What neither of the two leading parties admits is the simple fact that a lot of our economic future is beyond the ability of the provincial government to control. Much as many Albertans wish it, for example, there’s no pipeline to take our crude oil to markets beyond the U.S. and there won’t be one for as long as Prime Minister Trudeau continues to try to pander to both sides.

So Albertans must decide whether they think it’s best to buy our future through taxpayer subsidies of new industry or to simply cut taxes and regulations – and pray that investment flows back in.
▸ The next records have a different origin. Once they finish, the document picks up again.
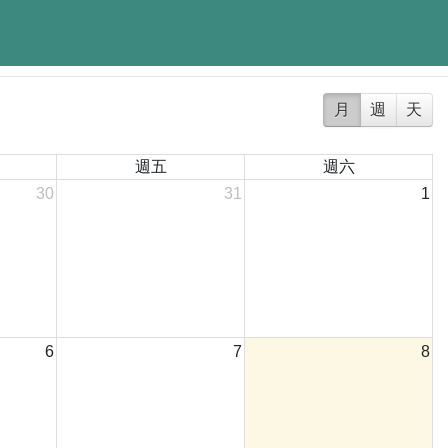
月
週
天
週五
週六
30
31
1
6
7
8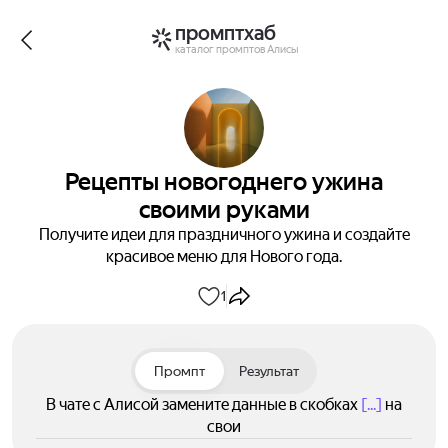
промптхаб
каталог промптов Алисы
Рецепты новогоднего ужина
своими руками
Получите идеи для праздничного ужина и создайте
красивое меню для Нового года.
1
Промпт
Результат
В чате с Алисой замените данные в скобках
[...]
на
свои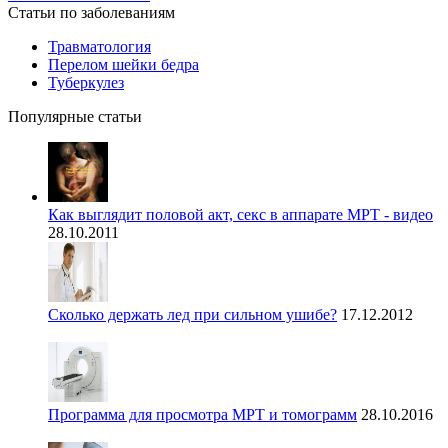
Статьи по заболеваниям
Травматология
Перелом шейки бедра
Туберкулез
Популярные статьи
Как выглядит половой акт, секс в аппарате МРТ - видео
28.10.2011
Сколько держать лед при сильном ушибе?
17.12.2012
Программа для просмотра МРТ и томограмм
28.10.2016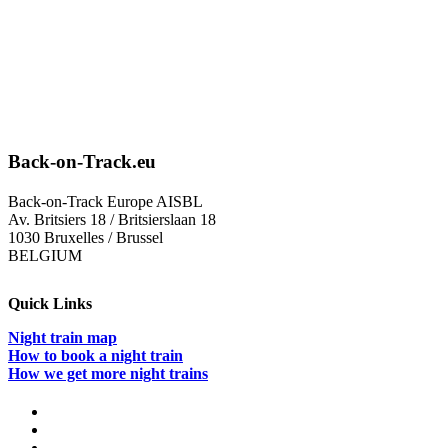
Back-on-Track.eu
Back-on-Track Europe AISBL
Av. Britsiers 18 / Britsierslaan 18
1030 Bruxelles / Brussel
BELGIUM
Quick Links
Night train map
How to book a night train
How we get more night trains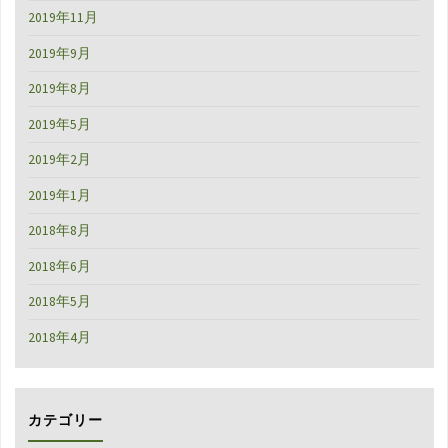
2019年11月
2019年9月
2019年8月
2019年5月
2019年2月
2019年1月
2018年8月
2018年6月
2018年5月
2018年4月
カテゴリー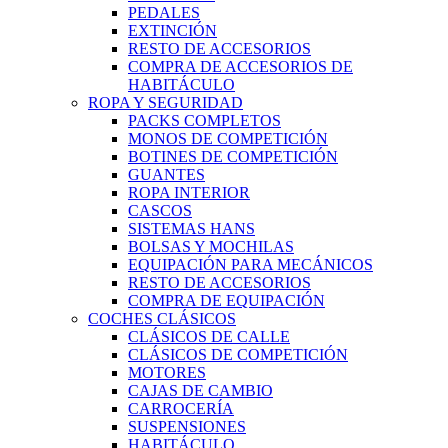
PEDALES
EXTINCIÓN
RESTO DE ACCESORIOS
COMPRA DE ACCESORIOS DE
HABITÁCULO
ROPA Y SEGURIDAD
PACKS COMPLETOS
MONOS DE COMPETICIÓN
BOTINES DE COMPETICIÓN
GUANTES
ROPA INTERIOR
CASCOS
SISTEMAS HANS
BOLSAS Y MOCHILAS
EQUIPACIÓN PARA MECÁNICOS
RESTO DE ACCESORIOS
COMPRA DE EQUIPACIÓN
COCHES CLÁSICOS
CLÁSICOS DE CALLE
CLÁSICOS DE COMPETICIÓN
MOTORES
CAJAS DE CAMBIO
CARROCERÍA
SUSPENSIONES
HABITÁCULO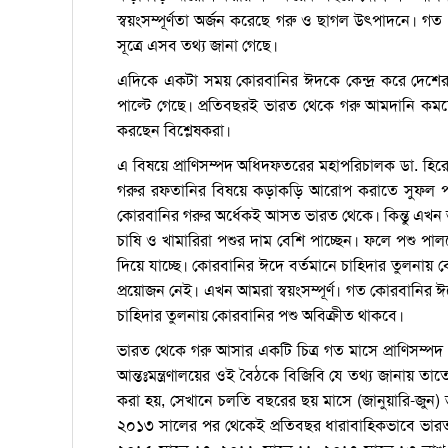
স্বয়ংসম্পূর্ণতা অর্জন করেছে গরু ও ছাগল উৎপাদনে। গ
সূত্রে এসব তথ্য জানা গেছে।
এদিকে একটা সময় কোরবানির ঈদকে কেন্দ্র করে দেশের 
পাল্টে গেছে। প্রতিবছরই ভারত থেকে গরু আমদানি কম
করছেন বিশ্লেষকরা।
এ বিষয়ে প্রাণিসম্পদ অধিদফতরের মহাপরিচালক ডা. হ
গরুর রফতানির বিষয়ে কড়াকড়ি আরোপ করাতে সুফল পাচ্
কোরবানির গরুর অর্ধেকই আসত ভারত থেকে। কিন্তু এখন
চাষি ও খামারিরা পশুর দাম বেশি পাচ্ছেন। ফলে পশু 
দিয়ে যাচ্ছে। কোরবানির ঈদে বর্তমানে চাহিদার তুলন
প্রয়োজন নেই। এখন আমরা স্বয়ংসম্পূর্ণ। গত কোরবানির ঈদ
চাহিদার তুলনায় কোরবানির পশু অবিক্রীত থাকবে।
ভারত থেকে গরু আসার একটি চিত্র গত মাসে প্রাণিসম্পদ
আন্তঃমন্ত্রণালয়ের ওই বৈঠকে বিজিবি যে তথ্য জানায় 
করা হয়, সেখানে চলতি বছরের ছয় মাসে (জানুয়ারি-জুন) 
২০১৩ সালের পর থেকেই প্রতিবছর ধারাবাহিকভাবে ভা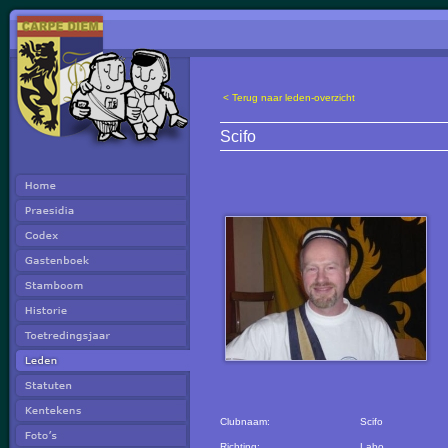
< Terug naar leden-overzicht
Scifo
Clubnaam:
Scifo
Richting:
Labo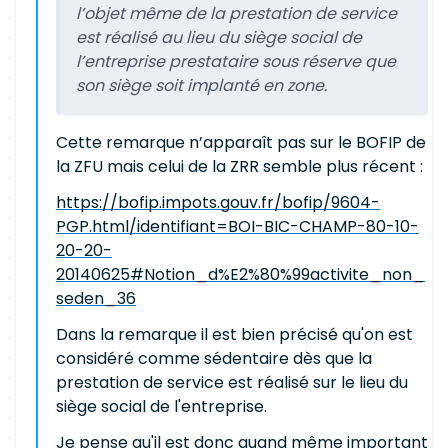
l’objet même de la prestation de service
est réalisé au lieu du siège social de
l’entreprise prestataire sous réserve que
son siège soit implanté en zone.
Cette remarque n’apparaît pas sur le BOFIP de
la ZFU mais celui de la ZRR semble plus récent :
https://bofip.impots.gouv.fr/bofip/9604-
PGP.html/identifiant=BOI-BIC-CHAMP-80-10-
20-20-
20140625#Notion_d%E2%80%99activite_non_
seden_36
Dans la remarque il est bien précisé qu'on est
considéré comme sédentaire dès que la
prestation de service est réalisé sur le lieu du
siège social de l'entreprise.
Je pense qu'il est donc quand même important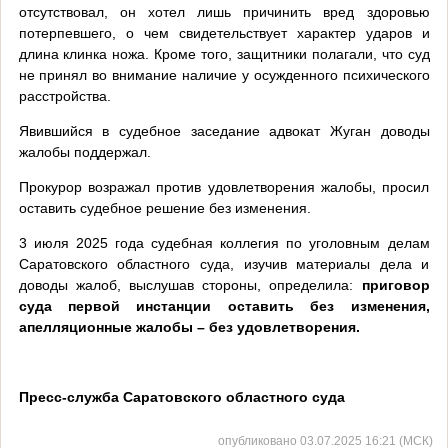
отсутствовал, он хотел лишь причинить вред здоровью
потерпевшего, о чем свидетельствует характер ударов и
длина клинка ножа. Кроме того, защитники полагали, что суд
не принял во внимание наличие у осужденного психического
расстройства.
Явившийся в судебное заседание адвокат Жуган доводы
жалобы поддержал.
Прокурор возражал против удовлетворения жалобы, просил
оставить судебное решение без изменения.
3 июля 2025 года судебная коллегия по уголовным делам
Саратовского областного суда, изучив материалы дела и
доводы жалоб, выслушав стороны, определила:
приговор
суда первой инстанции оставить без изменения,
апелляционные жалобы – без удовлетворения.
Пресс-служба Саратовского областного суда
опубликовано 03.07.2025 16:21 (МСК)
Those are the economics. Adding complexity to the decision, though, is the social backstory. The NDP is closely identified with progressive social policy while the UCP is dealing with such black eyes as an alleged scandal over how Kenney won the party leadership, and the resurfacing of a 19-year-old speech by Kenney that some see as anti-gay.

There are other parties in Alberta but none in a position to form government this time around. So, of the two front runners, one party is socially progressive but fiscally sloppy; the other is business-friendly but morally suspect. One is reminded of lyrics from the old Stealers Wheel song about clowns to the left and jokers to the right.

Faced with this Hobson’s choice, could we just vote for “none of the above?”

One is left wondering whether there could be a third way. How about a socially progressive, fiscally conservative party?

Nah! How could that ever work?

Veteran political commentator Doug Firby is president of Troy Media Digital Solutions and publisher of Troy Media.